(Source records)

○ ○ ○ ○ ○ ○ ○

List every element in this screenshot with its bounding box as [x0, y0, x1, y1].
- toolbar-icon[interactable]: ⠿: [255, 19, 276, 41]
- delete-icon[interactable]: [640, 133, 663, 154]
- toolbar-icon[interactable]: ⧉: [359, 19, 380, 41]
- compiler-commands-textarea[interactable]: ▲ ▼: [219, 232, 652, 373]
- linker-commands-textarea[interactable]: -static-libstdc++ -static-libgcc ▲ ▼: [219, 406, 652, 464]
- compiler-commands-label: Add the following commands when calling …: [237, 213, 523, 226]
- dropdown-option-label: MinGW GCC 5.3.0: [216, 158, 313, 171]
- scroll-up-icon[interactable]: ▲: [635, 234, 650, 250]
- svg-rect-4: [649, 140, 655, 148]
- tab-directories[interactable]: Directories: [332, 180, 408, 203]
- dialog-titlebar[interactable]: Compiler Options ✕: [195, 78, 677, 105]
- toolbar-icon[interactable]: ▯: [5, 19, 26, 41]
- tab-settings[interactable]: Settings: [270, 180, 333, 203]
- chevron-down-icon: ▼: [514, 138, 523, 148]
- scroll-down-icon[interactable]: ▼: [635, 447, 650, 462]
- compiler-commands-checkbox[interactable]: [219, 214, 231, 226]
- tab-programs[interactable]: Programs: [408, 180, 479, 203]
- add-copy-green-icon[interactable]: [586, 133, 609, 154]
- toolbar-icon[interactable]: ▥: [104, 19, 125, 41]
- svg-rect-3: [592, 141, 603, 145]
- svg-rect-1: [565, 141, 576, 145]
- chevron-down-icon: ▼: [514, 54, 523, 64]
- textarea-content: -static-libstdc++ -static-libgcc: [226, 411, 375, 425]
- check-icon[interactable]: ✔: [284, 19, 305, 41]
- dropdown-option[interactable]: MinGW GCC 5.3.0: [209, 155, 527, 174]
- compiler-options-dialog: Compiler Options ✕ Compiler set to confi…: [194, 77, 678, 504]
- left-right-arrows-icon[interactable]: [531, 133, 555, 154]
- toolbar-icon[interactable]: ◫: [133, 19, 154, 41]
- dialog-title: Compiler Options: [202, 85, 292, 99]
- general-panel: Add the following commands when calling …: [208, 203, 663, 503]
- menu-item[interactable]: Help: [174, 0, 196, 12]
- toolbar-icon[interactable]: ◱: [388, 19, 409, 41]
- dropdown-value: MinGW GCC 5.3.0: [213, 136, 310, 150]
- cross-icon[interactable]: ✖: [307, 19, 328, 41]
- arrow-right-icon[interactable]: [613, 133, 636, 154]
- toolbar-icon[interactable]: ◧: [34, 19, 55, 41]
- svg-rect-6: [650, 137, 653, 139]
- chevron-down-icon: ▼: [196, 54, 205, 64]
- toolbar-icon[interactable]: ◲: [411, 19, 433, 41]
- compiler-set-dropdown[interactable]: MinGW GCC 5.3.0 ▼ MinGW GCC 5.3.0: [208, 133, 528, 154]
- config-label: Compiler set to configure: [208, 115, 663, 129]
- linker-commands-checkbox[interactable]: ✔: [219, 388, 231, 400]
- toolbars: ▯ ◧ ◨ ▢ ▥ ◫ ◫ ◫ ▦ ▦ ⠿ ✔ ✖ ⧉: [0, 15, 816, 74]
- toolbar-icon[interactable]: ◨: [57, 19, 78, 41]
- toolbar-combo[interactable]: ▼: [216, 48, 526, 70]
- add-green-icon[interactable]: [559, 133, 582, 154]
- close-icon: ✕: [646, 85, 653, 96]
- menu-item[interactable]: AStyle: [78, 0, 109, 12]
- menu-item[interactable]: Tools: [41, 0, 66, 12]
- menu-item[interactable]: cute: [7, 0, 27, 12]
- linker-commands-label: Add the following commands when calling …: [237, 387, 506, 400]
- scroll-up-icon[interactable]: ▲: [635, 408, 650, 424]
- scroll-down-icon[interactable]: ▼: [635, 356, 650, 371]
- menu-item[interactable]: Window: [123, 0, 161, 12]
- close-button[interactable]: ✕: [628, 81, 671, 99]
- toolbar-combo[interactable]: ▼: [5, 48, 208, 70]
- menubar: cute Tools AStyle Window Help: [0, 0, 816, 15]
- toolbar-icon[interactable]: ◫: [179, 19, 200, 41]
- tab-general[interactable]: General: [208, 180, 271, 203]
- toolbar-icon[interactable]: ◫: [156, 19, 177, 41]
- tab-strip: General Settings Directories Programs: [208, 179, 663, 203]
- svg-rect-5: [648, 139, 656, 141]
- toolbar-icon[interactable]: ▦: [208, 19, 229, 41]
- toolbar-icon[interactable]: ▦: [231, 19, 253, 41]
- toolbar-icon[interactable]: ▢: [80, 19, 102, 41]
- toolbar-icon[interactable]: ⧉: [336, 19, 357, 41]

○ ○ ○ ○ ○ ○ ○

Copy out the records shown above, every one, exactly.

List every element in this screenshot with its bounding box as [x0, y0, x1, y1].
- toolbar-icon[interactable]: ⠿: [255, 19, 276, 41]
- delete-icon[interactable]: [640, 133, 663, 154]
- toolbar-icon[interactable]: ⧉: [359, 19, 380, 41]
- compiler-commands-textarea[interactable]: ▲ ▼: [219, 232, 652, 373]
- linker-commands-textarea[interactable]: -static-libstdc++ -static-libgcc ▲ ▼: [219, 406, 652, 464]
- compiler-commands-label: Add the following commands when calling …: [237, 213, 523, 226]
- dropdown-option-label: MinGW GCC 5.3.0: [216, 158, 313, 171]
- scroll-up-icon[interactable]: ▲: [635, 234, 650, 250]
- svg-rect-4: [649, 140, 655, 148]
- tab-directories[interactable]: Directories: [332, 180, 408, 203]
- dialog-titlebar[interactable]: Compiler Options ✕: [195, 78, 677, 105]
- toolbar-icon[interactable]: ▯: [5, 19, 26, 41]
- tab-settings[interactable]: Settings: [270, 180, 333, 203]
- chevron-down-icon: ▼: [514, 138, 523, 148]
- scroll-down-icon[interactable]: ▼: [635, 447, 650, 462]
- compiler-commands-checkbox[interactable]: [219, 214, 231, 226]
- tab-programs[interactable]: Programs: [408, 180, 479, 203]
- add-copy-green-icon[interactable]: [586, 133, 609, 154]
- toolbar-icon[interactable]: ▥: [104, 19, 125, 41]
- svg-rect-3: [592, 141, 603, 145]
- svg-rect-1: [565, 141, 576, 145]
- chevron-down-icon: ▼: [514, 54, 523, 64]
- textarea-content: -static-libstdc++ -static-libgcc: [226, 411, 375, 425]
- check-icon[interactable]: ✔: [284, 19, 305, 41]
- dropdown-option[interactable]: MinGW GCC 5.3.0: [209, 155, 527, 174]
- compiler-options-dialog: Compiler Options ✕ Compiler set to confi…: [194, 77, 678, 504]
- left-right-arrows-icon[interactable]: [531, 133, 555, 154]
- toolbar-icon[interactable]: ◫: [133, 19, 154, 41]
- dialog-title: Compiler Options: [202, 85, 292, 99]
- general-panel: Add the following commands when calling …: [208, 203, 663, 503]
- menu-item[interactable]: Help: [174, 0, 196, 12]
- toolbar-icon[interactable]: ◱: [388, 19, 409, 41]
- dropdown-value: MinGW GCC 5.3.0: [213, 136, 310, 150]
- cross-icon[interactable]: ✖: [307, 19, 328, 41]
- arrow-right-icon[interactable]: [613, 133, 636, 154]
- toolbar-icon[interactable]: ◧: [34, 19, 55, 41]
- svg-rect-6: [650, 137, 653, 139]
- chevron-down-icon: ▼: [196, 54, 205, 64]
- toolbar-icon[interactable]: ◲: [411, 19, 433, 41]
- compiler-set-dropdown[interactable]: MinGW GCC 5.3.0 ▼ MinGW GCC 5.3.0: [208, 133, 528, 154]
- config-label: Compiler set to configure: [208, 115, 663, 129]
- linker-commands-checkbox[interactable]: ✔: [219, 388, 231, 400]
- toolbars: ▯ ◧ ◨ ▢ ▥ ◫ ◫ ◫ ▦ ▦ ⠿ ✔ ✖ ⧉: [0, 15, 816, 74]
- toolbar-icon[interactable]: ◨: [57, 19, 78, 41]
- toolbar-combo[interactable]: ▼: [216, 48, 526, 70]
- add-green-icon[interactable]: [559, 133, 582, 154]
- close-icon: ✕: [646, 85, 653, 96]
- menu-item[interactable]: AStyle: [78, 0, 109, 12]
- menu-item[interactable]: Tools: [41, 0, 66, 12]
- menu-item[interactable]: cute: [7, 0, 27, 12]
- linker-commands-label: Add the following commands when calling …: [237, 387, 506, 400]
- scroll-up-icon[interactable]: ▲: [635, 408, 650, 424]
- scroll-down-icon[interactable]: ▼: [635, 356, 650, 371]
- menu-item[interactable]: Window: [123, 0, 161, 12]
- close-button[interactable]: ✕: [628, 81, 671, 99]
- toolbar-combo[interactable]: ▼: [5, 48, 208, 70]
- menubar: cute Tools AStyle Window Help: [0, 0, 816, 15]
- toolbar-icon[interactable]: ◫: [179, 19, 200, 41]
- tab-general[interactable]: General: [208, 180, 271, 203]
- toolbar-icon[interactable]: ◫: [156, 19, 177, 41]
- tab-strip: General Settings Directories Programs: [208, 179, 663, 203]
- svg-rect-5: [648, 139, 656, 141]
- toolbar-icon[interactable]: ▦: [208, 19, 229, 41]
- toolbar-icon[interactable]: ▦: [231, 19, 253, 41]
- toolbar-icon[interactable]: ▢: [80, 19, 102, 41]
- toolbar-icon[interactable]: ⧉: [336, 19, 357, 41]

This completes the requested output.